Il 9 aprile lasciai Kampala diretta al Nord. Dopo una breve sosta ad Aber, giunsi a Gulu. Da quel giorno vennero bloccati i telefoni e non potei più comunicare né con Kampala, né con Moroto e Arua. Il giorno 10 partivo verso Lira, passando per Aboke-Alito. Spesi la notte a Lira e la mattina dell’11 giunsi a Kitgum. La situazione era dovunque molto tesa, ma le sorelle si mostravano serene, senza escludere momenti di spavento e grande incertezza. Dispensari e ospedali funzionavano ovunque a ritmo accelerato.

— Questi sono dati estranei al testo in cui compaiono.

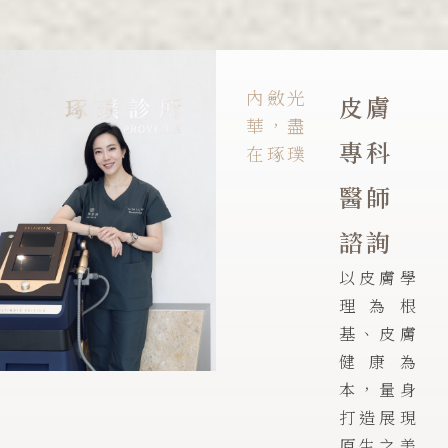
內斂光
皮膚
華，盡
專科
在琢璞
醫師
諮詢
以皮膚學
理為根
基、皮膚
健康為
本，量身
打造展現
原生之美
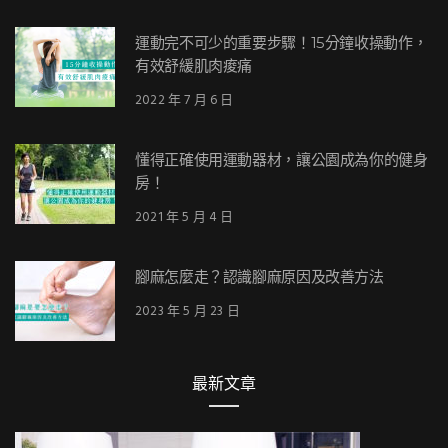
運動完不可少的重要步驟！15分鐘收操動作，
有效舒緩肌肉痠痛
2022 年 7 月 6 日
懂得正確使用運動器材，讓公園成為你的健身
房！
2021 年 5 月 4 日
腳麻怎麼走？認識腳麻原因及改善方法
2023 年 5 月 23 日
最新文章
好生活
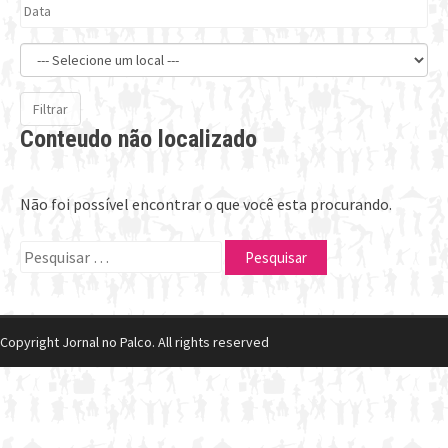
Filtrar
Conteudo não localizado
Não foi possível encontrar o que você esta procurando.
Pesquisar
por:
Copyright Jornal no Palco. All rights reserved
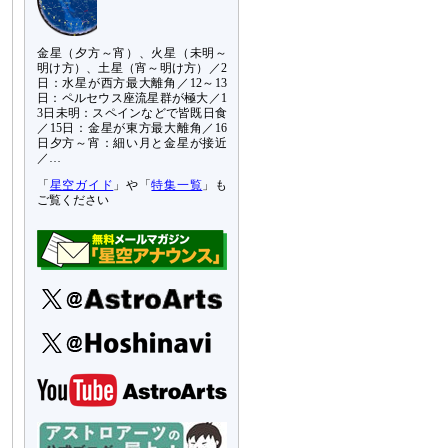
金星（夕方～宵）、火星（未明～
明け方）、土星（宵～明け方）／2
日：水星が西方最大離角／12～13
日：ペルセウス座流星群が極大／1
3日未明：スペインなどで皆既日食
／15日：金星が東方最大離角／16
日夕方～宵：細い月と金星が接近
／…
「
星空ガイド
」や「
特集一覧
」も
ご覧ください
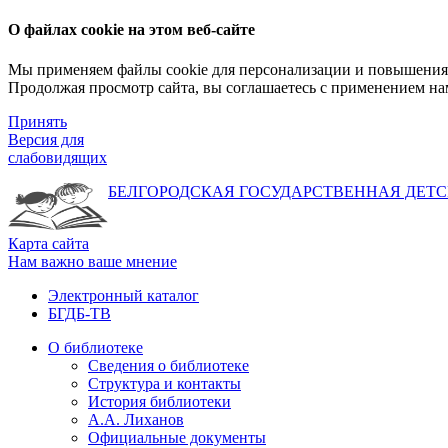
О файлах cookie на этом веб-сайте
Мы применяем файлы cookie для персонализации и повышения 
Продолжая просмотр сайта, вы соглашаетесь с применением на
Принять
Версия для
слабовидящих
БЕЛГОРОДСКАЯ ГОСУДАРСТВЕННАЯ
ДЕТС
Карта сайта
Нам важно ваше мнение
Электронный каталог
БГДБ-ТВ
О библиотеке
Сведения о библиотеке
Структура и контакты
История библиотеки
А.А. Лиханов
Официальные документы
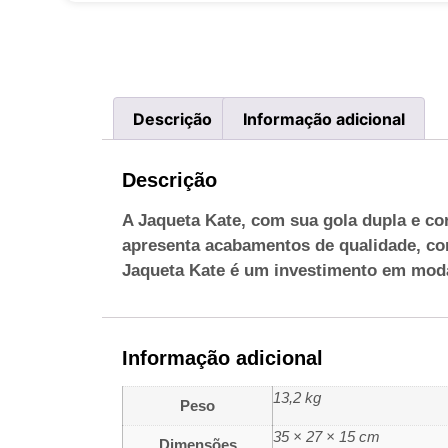
Descrição
Informação adicional
Descrição
A Jaqueta Kate, com sua gola dupla e cort
apresenta acabamentos de qualidade, com
Jaqueta Kate é um investimento em mod
Informação adicional
13,2 kg
Peso
35 × 27 × 15 cm
Dimensões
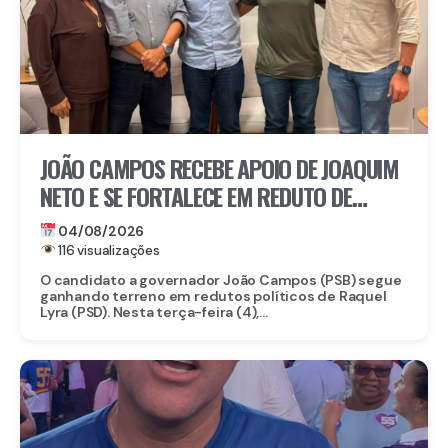
JOÃO CAMPOS RECEBE APOIO DE JOAQUIM
NETO E SE FORTALECE EM REDUTO DE
RAQUEL
04/08/2026
116 visualizações
O candidato a governador João Campos (PSB) segue
ganhando terreno em redutos políticos de Raquel
Lyra (PSD). Nesta terça-feira (4),...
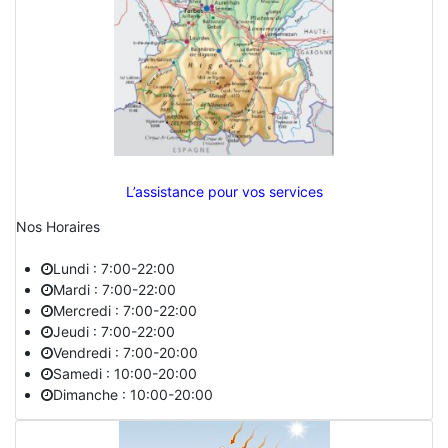
L’assistance pour vos services
Nos Horaires
Lundi : 7:00-22:00
Mardi : 7:00-22:00
Mercredi : 7:00-22:00
Jeudi : 7:00-22:00
Vendredi : 7:00-20:00
Samedi : 10:00-20:00
Dimanche : 10:00-20:00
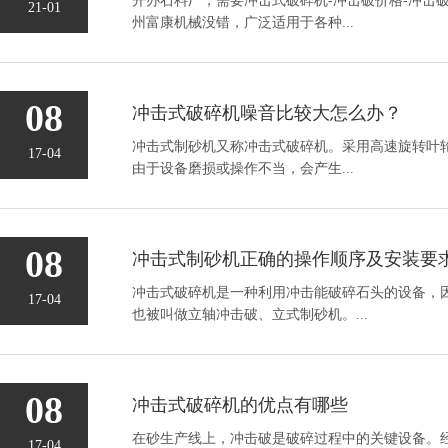
开办石料厂，需要冲击式破碎机-冲击破价格-冲击
21-01
州富康机械没错，广泛适用于各种...
08
冲击式破碎机噪音比较大怎么办？
冲击式制砂机又称冲击式破碎机。采用高速旋转叶
17-04
由于设备磨损或操作不当，会产生...
08
冲击式制砂机正确的操作顺序及安装要
冲击式破碎机是一种利用冲击能破碎石头的设备，
17-04
也被叫做立轴冲击破、立式制砂机。...
08
冲击式破碎机的优点有哪些
在砂生产线上，冲击破是破碎过程中的关键设备。
17-04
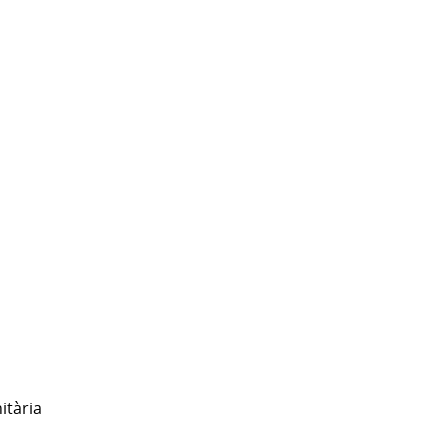
itària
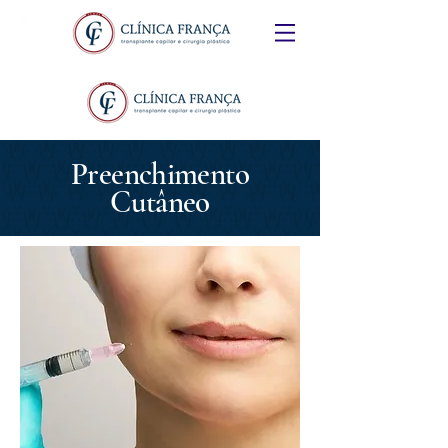
Preenchimento
Cutâneo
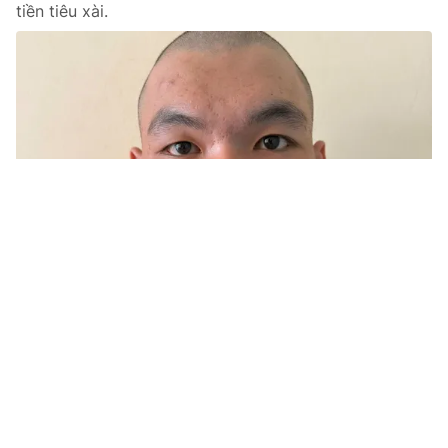
tiền tiêu xài.
Tin mới
Video
Live
Emagazine
Trang chủ
''Tin Google Maps'', tài xế đi xe máy vào
cao tốc bị xử phạt
VTV.vn - Không thông thạo đường, tài xế đi theo chỉ
dẫn ứng dụng và chạy xe máy vào cao tốc, bị lập biên
bản xử phạt.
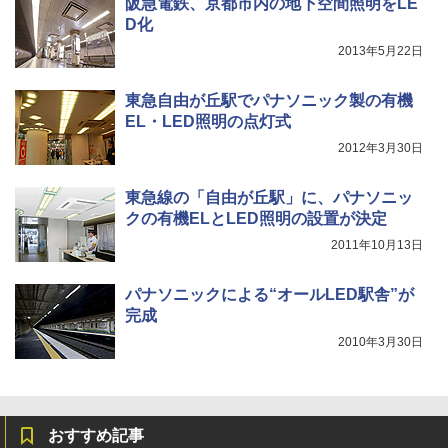
阪急電鉄、京都市内の地下空間照明をLE
D化
2013年5月22日
東急自由が丘駅でパナソニック製の有機
EL・LED照明の点灯式
2012年3月30日
東急線の「自由が丘駅」に、パナソニッ
クの有機ELとLED照明の設置が決定
2011年10月13日
パナソニックによる“オールLED駅舎”が
完成
2010年3月30日
おすすめ記事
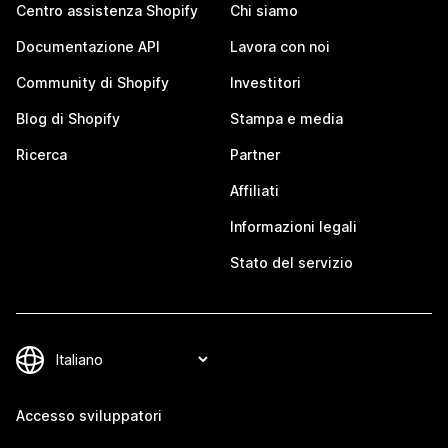
Centro assistenza Shopify
Chi siamo
Documentazione API
Lavora con noi
Community di Shopify
Investitori
Blog di Shopify
Stampa e media
Ricerca
Partner
Affiliati
Informazioni legali
Stato del servizio
Accesso sviluppatori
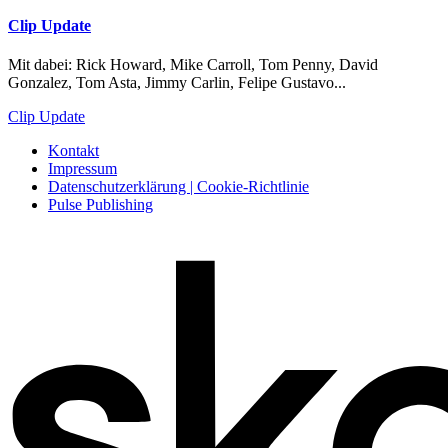
Clip Update
Mit dabei: Rick Howard, Mike Carroll, Tom Penny, David
Gonzalez, Tom Asta, Jimmy Carlin, Felipe Gustavo...
Clip Update
Kontakt
Impressum
Datenschutzerklärung | Cookie-Richtlinie
Pulse Publishing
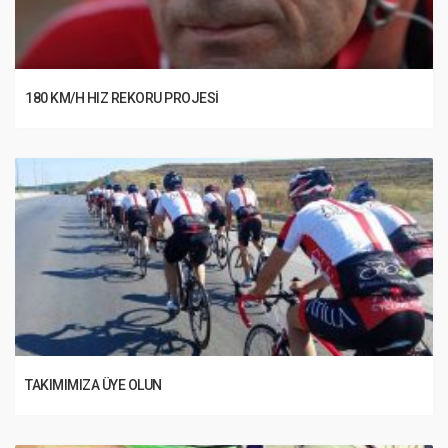
180 KM/H HIZ REKORU PROJESI
TAKIMIMIZA ÜYE OLUN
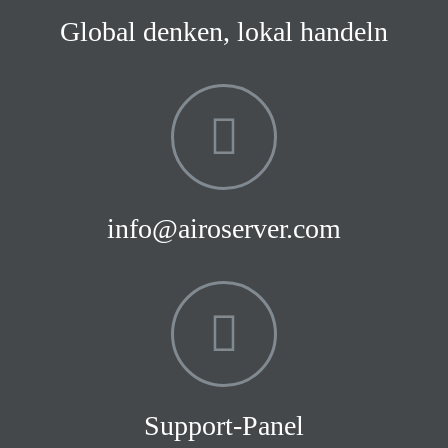
Global denken, lokal handeln
info@airoserver.com
Support-Panel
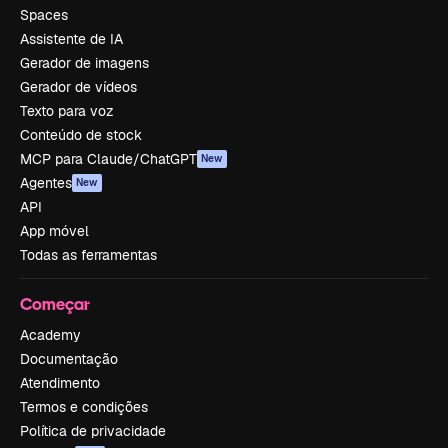
Spaces
Assistente de IA
Gerador de imagens
Gerador de vídeos
Texto para voz
Conteúdo de stock
MCP para Claude/ChatGPT
New
Agentes
New
API
App móvel
Todas as ferramentas
Começar
Academy
Documentação
Atendimento
Termos e condições
Política de privacidade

La notizia della presa di Kampala da parte delle forze tanzaniane mi raggiunse a Kitgum. La radio diceva che il 10 c’era stato su Kampala un continuo e pesante bombardamento. La notizia della presa della capitale gettò tutto il Paese in un forte disorientamento. Iniziò un fuggi fuggi generale da parte dei soldati di Amin. Il Venerdì Santo Kitgum era deserta. Le autorità civili, i soldati e i proprietari dei negozi, quasi tutti sudanesi, erano scappati durante la notte. Anche a Kalongo i cento soldati che circondavano l’ospedale erano fuggiti.
Con padre Ambrosoli raggiungemmo Aliwang. Anche le sorelle di questa comunità avevano avuto i loro spaventi. Ripartimmo da Kalongo il Sabato Santo: la strada per Gulu era quasi deserta, ma, arrivate in città, spari e mitragliate annunciavano una situazione spaventosa.
Raggiungemmo la missione: era piena di soldati in cerca di macchine e benzina; scavalcavano cancelli e siepi, e suore e missionari tentavano di calmarli con gentilezza. Dovunque si sentivano spari e grida. L’ospedale di Lacor accoglieva feriti di ogni partito e faticava a tener lontano i soldati che volevano saccheggiarlo. Dal pomeriggio del 15 aprile fino al 20 maggio soldati di Amin in fuga verso il Sudan e il West Nile passano da Gulu.
Lira e il ponte di Karuma vennero liberati il 15 maggio. All’alba del 20 maggio l’esercito di liberazione (Unla) entrava in Gulu senza combattere, accolto con grida di gioia dalla folla che danzava. Ci sembrava di sognare: eravamo libere e salve.
Purtroppo, però, la vittoria fu bagnata dal sangue delle vendette: le missioni si riempirono di sostenitori di Amin braccati dagli Acioli.
Le comunità di Aber e Lira sono state letteralmente saccheggiate. L’ospedale di Aber fu bombardato dai cannoni dei soldati di Amin e le suore vennero protette dalla gente del villaggio. La missione di Ngetta-Lira fu occupata dai soldati. Dopo l’uccisione dei due missionari comboniani di Pakwach e i disordini causati dagli ex-soldati di Amin allo sbando, le missionarie nel West Nile ripararono in Zaire.
In Uganda stiamo vivendo l’esperienza di una distruzione quasi totale: materiale e morale. Edifici e città crollate, ma anche valori spirituali distrutti. Ci vorrà pazienza, coraggio e speranza per cominciare di nuovo, ma non abbiamo paura.